— DATASET RECORDS —
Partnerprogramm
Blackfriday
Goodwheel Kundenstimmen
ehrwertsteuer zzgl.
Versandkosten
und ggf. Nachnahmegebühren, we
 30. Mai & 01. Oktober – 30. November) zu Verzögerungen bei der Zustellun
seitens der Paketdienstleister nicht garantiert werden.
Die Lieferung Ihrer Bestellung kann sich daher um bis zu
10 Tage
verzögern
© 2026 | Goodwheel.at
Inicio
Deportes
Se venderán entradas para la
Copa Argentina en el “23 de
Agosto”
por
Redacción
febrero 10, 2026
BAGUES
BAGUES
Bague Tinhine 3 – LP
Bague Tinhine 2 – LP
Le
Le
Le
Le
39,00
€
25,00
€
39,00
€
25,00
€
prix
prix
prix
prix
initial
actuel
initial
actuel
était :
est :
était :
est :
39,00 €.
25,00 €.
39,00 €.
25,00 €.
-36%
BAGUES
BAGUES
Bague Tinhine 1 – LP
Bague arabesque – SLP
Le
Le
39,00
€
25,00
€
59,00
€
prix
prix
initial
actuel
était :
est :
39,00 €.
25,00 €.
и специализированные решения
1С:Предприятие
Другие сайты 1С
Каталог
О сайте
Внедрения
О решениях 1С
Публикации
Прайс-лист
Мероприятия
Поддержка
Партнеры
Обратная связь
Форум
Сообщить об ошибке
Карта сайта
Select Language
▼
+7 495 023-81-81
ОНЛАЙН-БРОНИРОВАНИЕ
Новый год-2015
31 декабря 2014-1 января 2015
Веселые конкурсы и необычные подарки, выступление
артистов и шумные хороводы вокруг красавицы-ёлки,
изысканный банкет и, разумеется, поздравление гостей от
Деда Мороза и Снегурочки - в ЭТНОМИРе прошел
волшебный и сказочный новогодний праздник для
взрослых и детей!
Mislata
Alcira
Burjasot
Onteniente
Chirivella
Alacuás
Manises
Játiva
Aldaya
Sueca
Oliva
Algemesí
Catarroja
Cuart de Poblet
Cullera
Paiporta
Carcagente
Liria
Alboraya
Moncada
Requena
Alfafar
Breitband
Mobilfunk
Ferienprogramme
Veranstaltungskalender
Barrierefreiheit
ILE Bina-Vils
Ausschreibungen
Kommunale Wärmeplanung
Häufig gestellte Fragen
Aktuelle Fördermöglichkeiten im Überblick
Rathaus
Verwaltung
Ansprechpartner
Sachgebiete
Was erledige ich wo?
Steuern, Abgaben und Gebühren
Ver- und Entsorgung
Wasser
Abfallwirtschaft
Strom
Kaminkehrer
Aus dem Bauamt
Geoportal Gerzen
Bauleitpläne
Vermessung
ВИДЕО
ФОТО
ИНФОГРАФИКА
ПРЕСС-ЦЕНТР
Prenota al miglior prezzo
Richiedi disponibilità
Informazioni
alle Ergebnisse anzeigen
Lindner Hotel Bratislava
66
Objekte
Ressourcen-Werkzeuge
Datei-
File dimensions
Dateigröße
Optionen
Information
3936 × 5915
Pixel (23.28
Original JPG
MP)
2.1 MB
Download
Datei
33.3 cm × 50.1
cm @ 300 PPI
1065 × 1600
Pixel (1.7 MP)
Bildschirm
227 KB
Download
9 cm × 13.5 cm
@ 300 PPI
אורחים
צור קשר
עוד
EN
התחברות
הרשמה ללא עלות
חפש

— WORK ORDER —
Set each line down exactly, beginning at the one containing "Pixel (23.28" and ending at the last line of the material above.

— ANSWER TO THE EXERCISE —
Pixel (23.28
Original JPG
MP)
2.1 MB
Download
Datei
33.3 cm × 50.1
cm @ 300 PPI
1065 × 1600
Pixel (1.7 MP)
Bildschirm
227 KB
Download
9 cm × 13.5 cm
@ 300 PPI
אורחים
צור קשר
עוד
EN
התחברות
הרשמה ללא עלות
חפש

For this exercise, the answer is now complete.